Look at the magnetic field vectors for the one-wire configuration. Notice how there is a circular symmetry about the center of the wire. Because of this symmetry, we can use Ampere's law to determine the magnetic field. Now look at the configuration with two wires. You can drag the wires either toward or away from each other. Notice that with two wires the magnetic field lines no longer have a circular symmetry. As a consequence we cannot use Ampere's law to determine the magnetic field. Do not think that Ampere's law is no longer valid. Ampere's law is always true. It is just that in certain cases it is easy to use Ampere's law to calculate the magnetic field and in others it is too difficult.
What is the analytic expression for the magnetic field on a path that has constant |B| if there is only one wire? Move the wires closer together and farther apart. Under what circumstances can this expression be used as an approximation in the case of two wires? Around one wire, |B| = μ0 I / 2 π r and it points in the direction tangent to a circle centered on the wire. If there are two wires, we may add together the magnetic fields due to each individual wire. Be careful: You must add these fields as vectors, not as just numbers.

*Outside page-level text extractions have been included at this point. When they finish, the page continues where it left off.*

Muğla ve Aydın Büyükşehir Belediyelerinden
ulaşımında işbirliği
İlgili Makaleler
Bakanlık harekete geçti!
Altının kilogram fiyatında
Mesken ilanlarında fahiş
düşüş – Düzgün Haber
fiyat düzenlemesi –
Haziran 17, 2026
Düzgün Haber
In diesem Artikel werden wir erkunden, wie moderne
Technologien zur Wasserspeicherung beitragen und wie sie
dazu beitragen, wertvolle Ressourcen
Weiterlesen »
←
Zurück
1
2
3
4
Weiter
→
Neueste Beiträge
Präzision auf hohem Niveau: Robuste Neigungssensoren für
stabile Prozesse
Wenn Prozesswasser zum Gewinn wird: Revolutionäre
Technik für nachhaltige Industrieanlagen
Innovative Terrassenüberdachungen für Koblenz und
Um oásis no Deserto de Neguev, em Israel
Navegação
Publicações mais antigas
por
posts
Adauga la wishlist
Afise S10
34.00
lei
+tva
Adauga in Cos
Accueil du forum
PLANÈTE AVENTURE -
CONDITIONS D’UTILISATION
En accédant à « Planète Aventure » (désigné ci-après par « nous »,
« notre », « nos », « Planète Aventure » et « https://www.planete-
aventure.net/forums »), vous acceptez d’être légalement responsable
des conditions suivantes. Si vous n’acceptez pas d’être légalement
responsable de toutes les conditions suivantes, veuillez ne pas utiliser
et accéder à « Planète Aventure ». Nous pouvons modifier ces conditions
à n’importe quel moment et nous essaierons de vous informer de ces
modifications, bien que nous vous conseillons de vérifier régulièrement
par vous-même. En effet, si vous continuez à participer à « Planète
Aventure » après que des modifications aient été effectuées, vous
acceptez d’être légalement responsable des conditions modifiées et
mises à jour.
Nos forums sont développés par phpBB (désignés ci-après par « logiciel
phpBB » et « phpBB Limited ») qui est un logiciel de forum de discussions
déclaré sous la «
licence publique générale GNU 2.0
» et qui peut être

The magnetic field produced by two long, straight wires is far from irregular. What types of symmetry does this system still have? There is still a symmetry in the z direction, but this symmetry is not useful for calculations using Ampere's law. Why? How do you use an Amperian loop to calculate the magnetic field? To use this symmetry, the loop or rectangle would have to be centered on the wire and have one side along the z axis and the other side in the xy plane. Using this rectangle, how much current is enclosed? Since the loop is infinitesimally thin, there is no current enclosed, and therefore the result for the magnetic field is zero. We already know that the magnetic field in the z direction and the radial direction are zero. So this symmetry also tells us something about the field.